The only surviving example of this is Fenway Park’s Green Monster in Boston. Other examples could be found in Brooklyn’s Ebbets Field, Cincinnati’s Crosley Field, Washington’s Griffith Stadium, and both ballparks in Philadelphia, Shibe Park (later Connie Mack Stadium) and Baker Bowl.
Baker Bowl was the home of the Philadelphia Phillies until 1939, when they accepted Connie Mack’s latest offer to share Shibe Park with the Athletics. It seated only about 20,000, and, given the Phils’ financial condition, it was known for its state of dilapidation.
The high fence was in right field. The distances to right field were short, just 270 feet down the foul line. The high fence was made of a composite of materials that had been added over the years to make it taller. The wall was covered with advertising signs, most of which were printed on tin. When a ball hit the wall and these signs, it made a loud “KE-BANG” noise.

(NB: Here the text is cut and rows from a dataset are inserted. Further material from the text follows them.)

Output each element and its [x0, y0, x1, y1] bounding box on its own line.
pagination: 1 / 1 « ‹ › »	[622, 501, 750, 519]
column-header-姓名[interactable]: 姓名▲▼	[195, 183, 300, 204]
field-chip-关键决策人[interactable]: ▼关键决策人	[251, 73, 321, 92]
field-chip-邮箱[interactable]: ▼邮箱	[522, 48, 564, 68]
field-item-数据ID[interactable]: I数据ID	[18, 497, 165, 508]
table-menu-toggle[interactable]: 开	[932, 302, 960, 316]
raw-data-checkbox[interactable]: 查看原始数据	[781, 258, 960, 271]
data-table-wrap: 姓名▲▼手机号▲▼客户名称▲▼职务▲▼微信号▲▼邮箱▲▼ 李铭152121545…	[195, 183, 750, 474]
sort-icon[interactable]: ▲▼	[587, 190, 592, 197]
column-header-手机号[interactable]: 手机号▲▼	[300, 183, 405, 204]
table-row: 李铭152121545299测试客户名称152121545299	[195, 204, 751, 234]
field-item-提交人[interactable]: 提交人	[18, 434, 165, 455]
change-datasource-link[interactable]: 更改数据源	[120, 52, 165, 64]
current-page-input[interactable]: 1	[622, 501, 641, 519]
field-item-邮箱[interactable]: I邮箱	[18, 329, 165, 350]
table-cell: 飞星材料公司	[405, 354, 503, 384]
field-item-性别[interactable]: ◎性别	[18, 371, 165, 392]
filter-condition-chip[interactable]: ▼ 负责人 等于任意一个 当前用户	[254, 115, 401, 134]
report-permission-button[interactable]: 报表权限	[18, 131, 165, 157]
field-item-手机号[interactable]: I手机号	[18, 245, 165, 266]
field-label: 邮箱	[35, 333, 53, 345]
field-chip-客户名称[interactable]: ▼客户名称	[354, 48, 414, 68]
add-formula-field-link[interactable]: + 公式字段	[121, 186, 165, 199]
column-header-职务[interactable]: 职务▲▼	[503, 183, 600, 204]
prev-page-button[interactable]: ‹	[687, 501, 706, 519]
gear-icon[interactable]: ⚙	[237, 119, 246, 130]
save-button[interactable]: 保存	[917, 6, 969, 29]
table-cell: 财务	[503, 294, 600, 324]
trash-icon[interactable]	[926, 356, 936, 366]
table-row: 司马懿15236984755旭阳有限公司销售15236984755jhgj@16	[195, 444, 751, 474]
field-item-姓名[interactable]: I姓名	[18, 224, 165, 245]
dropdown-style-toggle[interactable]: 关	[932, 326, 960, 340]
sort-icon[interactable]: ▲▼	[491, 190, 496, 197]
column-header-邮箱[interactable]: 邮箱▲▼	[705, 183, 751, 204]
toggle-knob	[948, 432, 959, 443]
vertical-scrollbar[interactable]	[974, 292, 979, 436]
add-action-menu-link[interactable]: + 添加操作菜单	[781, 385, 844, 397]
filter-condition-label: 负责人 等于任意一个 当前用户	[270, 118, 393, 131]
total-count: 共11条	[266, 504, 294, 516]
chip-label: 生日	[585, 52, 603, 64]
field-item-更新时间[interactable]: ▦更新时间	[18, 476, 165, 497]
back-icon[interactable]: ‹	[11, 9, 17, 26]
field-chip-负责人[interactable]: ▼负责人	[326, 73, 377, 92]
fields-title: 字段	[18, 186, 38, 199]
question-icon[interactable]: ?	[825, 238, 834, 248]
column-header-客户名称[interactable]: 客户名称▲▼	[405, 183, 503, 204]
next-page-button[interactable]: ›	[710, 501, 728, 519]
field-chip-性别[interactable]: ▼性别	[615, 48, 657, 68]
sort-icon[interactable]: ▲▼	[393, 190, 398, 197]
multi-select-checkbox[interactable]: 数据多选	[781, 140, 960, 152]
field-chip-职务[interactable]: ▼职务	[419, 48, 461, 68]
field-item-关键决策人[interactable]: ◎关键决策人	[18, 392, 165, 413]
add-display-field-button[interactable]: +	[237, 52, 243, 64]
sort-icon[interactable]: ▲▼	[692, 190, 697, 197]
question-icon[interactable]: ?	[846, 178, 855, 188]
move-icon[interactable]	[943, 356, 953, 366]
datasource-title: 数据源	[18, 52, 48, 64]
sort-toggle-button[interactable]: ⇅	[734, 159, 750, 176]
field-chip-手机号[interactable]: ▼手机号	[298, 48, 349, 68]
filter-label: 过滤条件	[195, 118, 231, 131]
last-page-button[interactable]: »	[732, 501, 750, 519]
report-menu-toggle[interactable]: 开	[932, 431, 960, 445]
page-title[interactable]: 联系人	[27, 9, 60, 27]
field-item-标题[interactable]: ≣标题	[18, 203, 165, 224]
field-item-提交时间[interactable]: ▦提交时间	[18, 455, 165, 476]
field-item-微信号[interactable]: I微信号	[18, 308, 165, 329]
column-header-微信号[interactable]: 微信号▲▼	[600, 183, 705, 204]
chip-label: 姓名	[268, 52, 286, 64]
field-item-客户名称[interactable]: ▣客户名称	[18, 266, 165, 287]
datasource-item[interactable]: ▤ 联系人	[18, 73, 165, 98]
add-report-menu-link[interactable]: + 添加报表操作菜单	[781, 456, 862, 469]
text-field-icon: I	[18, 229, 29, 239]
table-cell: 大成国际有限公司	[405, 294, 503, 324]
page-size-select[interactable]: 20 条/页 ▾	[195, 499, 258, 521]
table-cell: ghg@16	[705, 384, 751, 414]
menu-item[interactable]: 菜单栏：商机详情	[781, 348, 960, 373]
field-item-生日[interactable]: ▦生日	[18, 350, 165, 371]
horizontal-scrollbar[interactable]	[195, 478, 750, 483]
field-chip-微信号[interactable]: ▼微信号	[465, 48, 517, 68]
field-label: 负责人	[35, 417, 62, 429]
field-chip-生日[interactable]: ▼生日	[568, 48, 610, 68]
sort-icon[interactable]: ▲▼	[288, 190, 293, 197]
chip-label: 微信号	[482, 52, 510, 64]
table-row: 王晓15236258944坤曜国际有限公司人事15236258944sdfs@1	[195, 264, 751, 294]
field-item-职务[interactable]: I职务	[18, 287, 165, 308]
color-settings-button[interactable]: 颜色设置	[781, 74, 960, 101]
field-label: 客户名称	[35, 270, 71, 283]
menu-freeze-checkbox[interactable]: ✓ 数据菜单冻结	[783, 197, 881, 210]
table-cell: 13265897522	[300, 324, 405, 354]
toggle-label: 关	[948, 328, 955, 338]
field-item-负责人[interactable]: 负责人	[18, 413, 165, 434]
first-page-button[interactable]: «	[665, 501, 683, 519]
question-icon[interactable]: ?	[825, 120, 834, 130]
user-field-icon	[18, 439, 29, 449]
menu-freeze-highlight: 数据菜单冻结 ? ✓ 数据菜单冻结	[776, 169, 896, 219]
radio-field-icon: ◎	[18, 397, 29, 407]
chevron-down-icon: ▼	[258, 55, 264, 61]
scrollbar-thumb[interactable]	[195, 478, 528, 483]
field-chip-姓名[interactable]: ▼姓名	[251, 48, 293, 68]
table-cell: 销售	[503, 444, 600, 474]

If the rightfielder played the ball right, he could snag caroms off the wall and fire them to second base, thereby holding the batter to a single.
In a 1934 game between the Brooklyn Dodgers and the Phillies, Dodgers’ pitcher Walter “Boom Boom” Beck was living up to his nickname. One shot after another came off the rightfield wall, with a loud KE-BANG each time. Dodgers’ rightfielder Hack Wilson, who was playing with a hangover, was kept busy playing carom after carom and throwing the balls to second.
Finally, Dodgers’ manager Casey Stengel decided he’d seen enough, called time, and went to the mound to pull Beck from the game. Wilson, seeing this, thought he was getting a break. He lowered his head and closed his eyes in a badly-needed respite.
Startled, Wilson looked up and saw the ball coming off the wall. He played it perfectly and made a picture-perfect throw to second.
It was only then that Wilson realized no one had hit the ball.
What had happened was Beck was so incensed he was being pulled from the game, he threw the ball into the outfield instead of handing it to Stengel. It was that ball that was thrown as part of a temper tantrum that Wilson heard and played as it came off the wall.
Wilson must have looked like he was making a conditioned reflex to all the balls he’d been fielding off the wall that afternoon.
Stengel said it was too bad Wilson’s throw didn’t count. It was the best play he’d made all year.